No. I’m not talking about sorting out the music for one’s funeral* …
I think every manager I have had in my 10 years at Microsoft has grumbled that I’m not great with planning – it’s a fair criticism and I try to work on it. When the subject comes up a quote from a book by William Gibson comes into my head. “I try to plan in your sense of the word, but that isn't my basic mode, really. I improvise. It's my greatest talent. I prefer situations to plans, you see.... Really, I've had to deal with givens.” the speaker is actually an artificial intelligence, but I think that is how a lot of IT people work: improvise, deal with the situation at hand, then deal with the next situation. It may be what we prefer – but be it training plans or plans for rolling out new software you’ve got to do it.
We do try to help on the software side, by being both transparent and predictable. The rule for core things (like desktop and server operating systems) is at least 10 years of support. (Embedded operating systems have a different support model which runs for longer). Mainstream support runs for 5 years from release OR until 2 years after the successor product releases whichever is later. Extended support runs for 5 years, or 2 years after the second successor product releases. After that those who can’t move forwards, but have deep pockets have the option on custom support. In order to be supported you have to be running a supported level of service pack, and I’ll cover that in a later post.
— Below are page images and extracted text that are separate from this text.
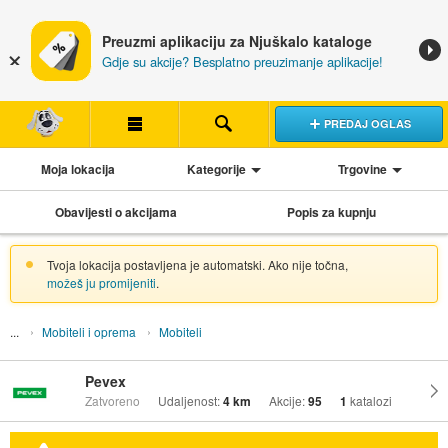
Preuzmi aplikaciju za Njuškalo kataloge
Gdje su akcije? Besplatno preuzimanje aplikacije!
PREDAJ OGLAS
Moja lokacija
Kategorije
Trgovine
Obavijesti o akcijama
Popis za kupnju
Tvoja lokacija postavljena je automatski. Ako nije točna,
možeš ju promijeniti
.
Mobiteli i oprema
Mobiteli
Pevex
Zatvoreno
Udaljenost:
4 km
Akcije:
95
1
katalozi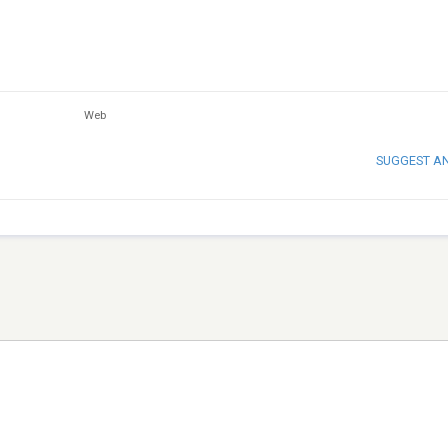
Web
SUGGEST A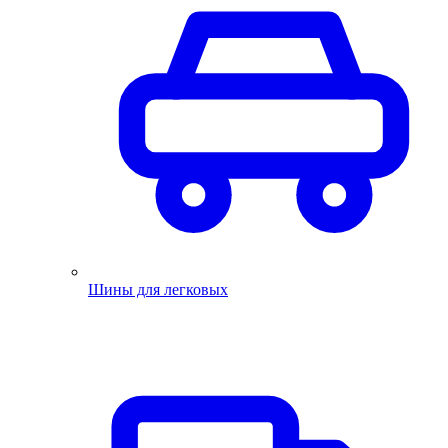
Шины для легковых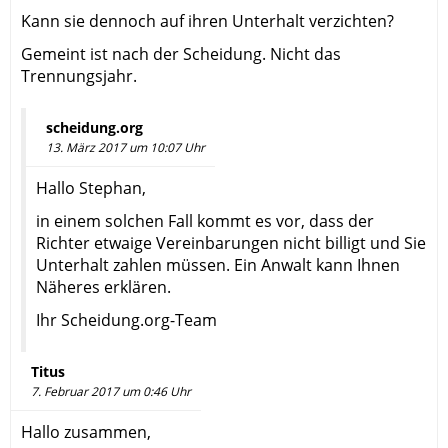
Kann sie dennoch auf ihren Unterhalt verzichten?
Gemeint ist nach der Scheidung. Nicht das
Trennungsjahr.
scheidung.org
13. März 2017 um 10:07 Uhr
Hallo Stephan,
in einem solchen Fall kommt es vor, dass der
Richter etwaige Vereinbarungen nicht billigt und Sie
Unterhalt zahlen müssen. Ein Anwalt kann Ihnen
Näheres erklären.
Ihr Scheidung.org-Team
Titus
7. Februar 2017 um 0:46 Uhr
Hallo zusammen,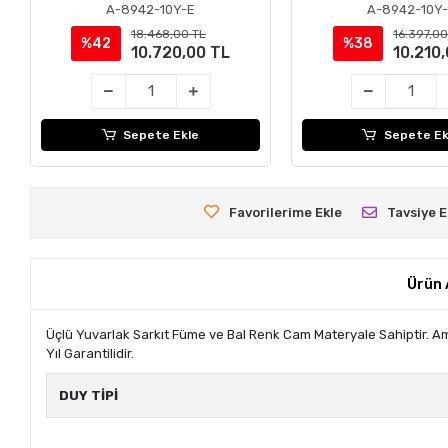
A-8942-10Y-E
A-8942-10Y
18.468,00 TL
16.397,00
%42
%38
10.720,00 TL
10.210
Sepete Ekle
Sepete Ek
Favorilerime Ekle
Tavsiye E
Ürün 
Üçlü Yuvarlak Sarkıt Füme ve Bal Renk Cam Materyale Sahiptir. Ampul
Yıl Garantilidir.
DUY TİPİ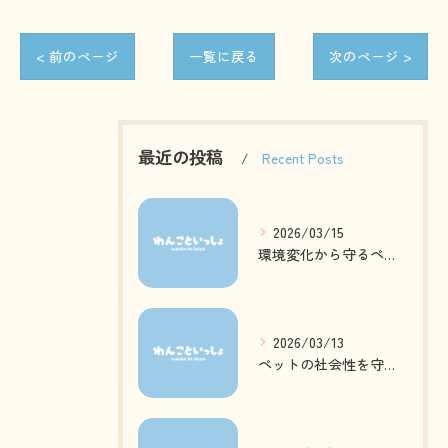
< 前のページ
一覧に戻る
次のページ >
最近の投稿
Recent Posts
2026/03/15
環境変化から守るペットの心身ケア方法
2026/03/13
ペットの社会性を守る日常ケアとは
So let’s take a worked example.
* Windows 2000 professional’s General availability date was March 2000.
* The “n+1” release is Windows XP, which had a General availability date of December 2001.
* Two years after Windows XP would be December 2003 , less than the 5 year minimum so mainstream support for Windows 2000 runs to March 2005 when extended support begins. (In practice it got a mainstream June – products only go off the support list on particular days and they live on to the next one after the anniversary)
* The “n+2” release is Windows Vista with a General Availability date was Jan 2007.
* Two years Vista would be Jan 2009, again less than the 5 year minimum, so extended support support runs to June 2010. Again there is a few days extension.
So the cut off date for Windows 2000 professional is July 13th 2010. After that there will be custom support only for 2000 and if you are still running it you should understand that means we stop the routine distribution of security updates for it.
As it happens the cut off dates for Windows 2000 Server mainstream support was 2 years after the release of Server 2003 – putting it in May 2005 - so 2000 professional and server sync’d up. The 2 year point after Server 2008 and the 5 years of extended support take it to the same time, June 2010. So the cut off date for Windows 2000 Server is July 13th 2010.
I like to think that no-one reading this blog would still be running Windows 2000, but I know a good many are still running Windows XP. So let’s carve the dates on XPs tombstone:
5 years after XP’s GA date would be December 2006, but Vista had not shipped by then. So Mainstream support for XP ends two years after the GA date of Vista which takes us to Jan 2009 (In practice it was April 2009). Unless you have taken out a contract for extended support, you have only been getting security updates for XP since then.
5 Years after that is April 2014. Windows 7 had a GA date of October 2009, so 2 years on from there would be sooner. Extended support for XP ends on the later of the two dates, so April 2014.
For Vista, five years after GA will be later than 2 years after Windows 7, so Vista goes from mainstream to extended support in or shortly after January 2012. We’ve set the date, April 10th 2012. The end of extended support will depend on when the next version of Window ships, but it won’t be before April 11th 2017. Both dates for Windows 7 depend on future versions of Windows but won’t be sooner than January 13th 2015, and January 14th 2020. Put them in your diary now, with a reminder a long time in advance :-)
You can get all the dates from the Product lifecycle page
* Strange Angels by Laurie Anderson if you must know.